The rate of reaction depends upon the temperature. Arrhenius equation gives the relationship between the two:

k = A.e–Ea/RT

where k is the rate constant of the reaction at temperature T. A and Ea are constants for a given reaction. A is known as Arrhenius factor and Ea as activation energy. Activation energy is the minimum energy which the reactant molecules must possess over and above of their average energy in order to undergo chemical change. On raising the temperature, more reactant molecules possess sufficient energy required for reaction. Hence, the rate of the reaction increases.

The reaction between sodium thiosulphate and hydrochloric acid occurs according to the following equation,

Na2S2O3 (aq) + 2HCl (aq) → 2 NaCl (aq) + H2O (l) + SO2 (g) + S (s)

As the reaction proceeds, the amount of precipitated sulphur increases, the solution becomes increasingly turbid and at a certain stage it becomes opaque. This stage can be fairly judged accurately by a simple method. The flask containing the reaction mixture is kept on a sheet of white paper on which a cross is marked in ink and when the reaction mixture becomes opaque, the cross is no longer visible. Rate of the reaction is inversely proportional to the time interval between the start of the reaction and the disappearance of the cross mark.

Effect of temperature can be studied by starting the reaction with the same concentrations of both the reactants at different temperatures. The inverse values of the time intervals for the cross mark to disappear are compared.

How To Perform Experiment

Take three clean and dry conical flasks and mark them 1, 2 and 3. If necessary, before using, clean them with dilute nitric acid and wash with water thoroughly. Using a clean measuring cylinder take 30 mL distilled water in each flask. Rinse the measuring cylinder with sodium thiosulphate solution and add 10 mL of it in each of these three conical flasks.

Using a ball-point pen, make a cross mark on a plain white sheet of paper and lay it on table. Wash the measuring cylinder with water and rinse with hydrochloric acid. Take another conical flask (other than the three marked flasks) and take 10 mL hydrochloric acid in it using the measuring cylinder.

Heat both the flasks (flask No. 1 containing Na2S2O3 and the other containing HCl) to a temperature of about 40°C separately on two tripod stands with wire gauze on them. Place the flask 1 on the sheet of white paper covering the cross mark. Quickly pour the hot HCl solution into the flask 1. Mix the solutions by swirling and start the stop watch simultaneously.

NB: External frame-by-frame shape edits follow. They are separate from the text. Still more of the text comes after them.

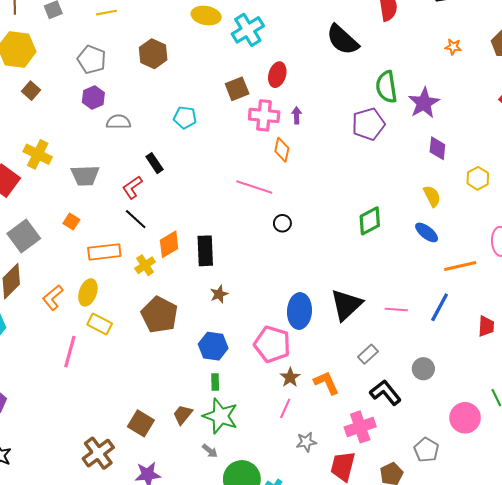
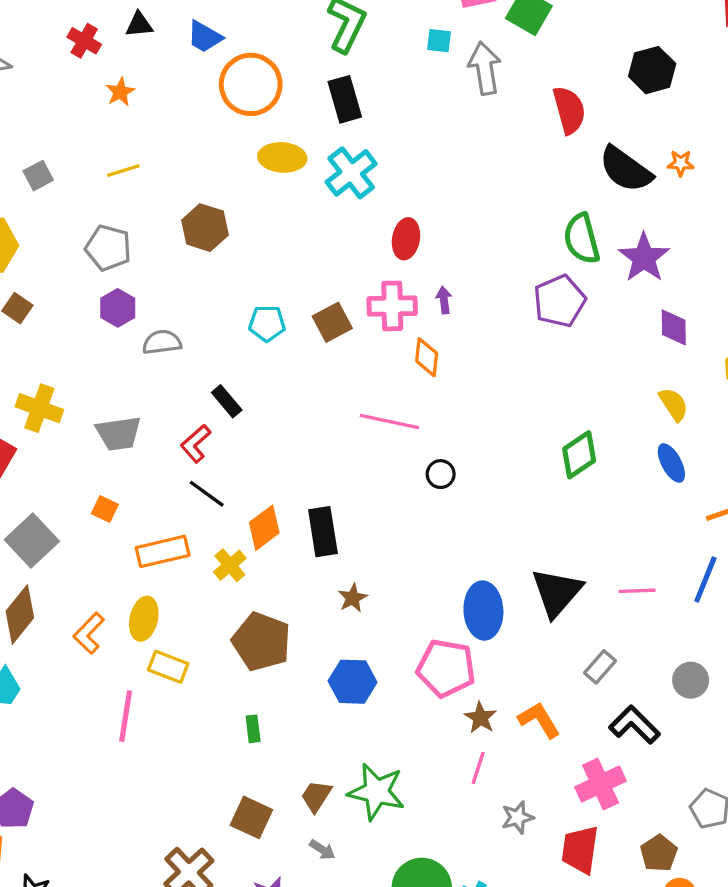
black semicircle: (342, 40) -> (626, 169), moved
brown square: (237, 89) -> (332, 322), moved
blue ellipse: (427, 232) -> (671, 463), turned 30
green rectangle: (215, 382) -> (253, 729), moved
gray arrow: (210, 451) -> (322, 850), moved

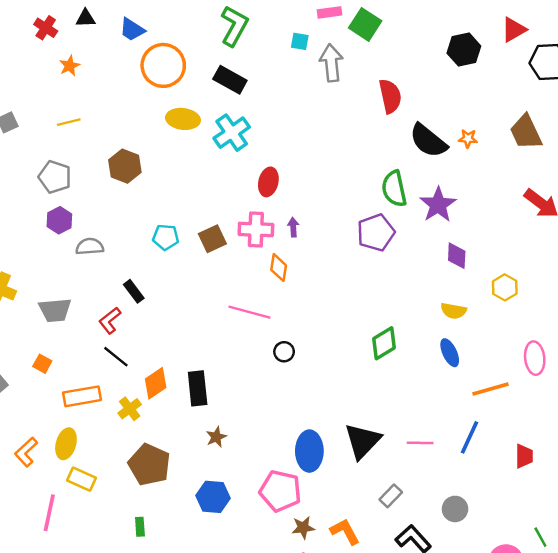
black hexagon: (652, 70) -> (464, 50), moved
black rectangle: (345, 99) -> (230, 80), turned -48
yellow semicircle: (674, 404) -> (454, 311), turned 130
brown star: (480, 718) -> (303, 528), turned 30

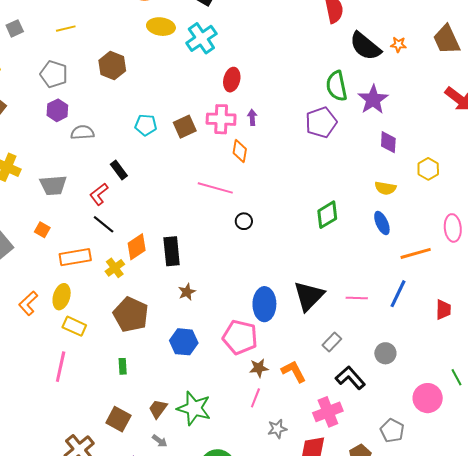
pink line: (49, 513) -> (61, 367), moved

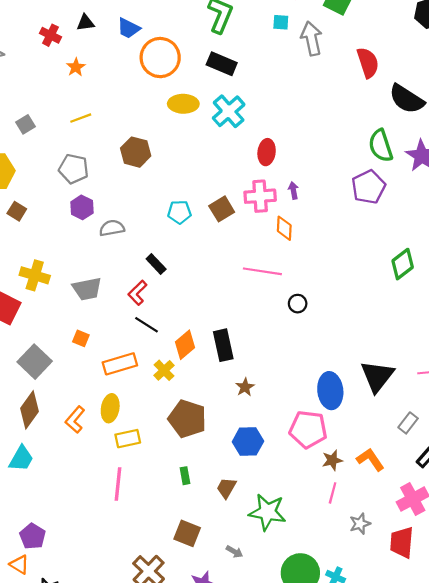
green diamond: (327, 215) -> (403, 264), moved
yellow rectangle: (74, 326) -> (128, 439), turned -30
brown trapezoid: (158, 409) -> (226, 488), moved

Keep it back on the white sheet of paper. Measure the temperature of the mixture solution and record it. Observe the cross mark through the solution and stop the watch as soon as it disappears. Record the time interval and its inverse. 

Reset the zero of the stop watch for next reading. Repeat this procedure two more times. First time use the flask 2, and heat the solutions to about 50°C. Second time use flask 3 and heat the solutions to about 60°C.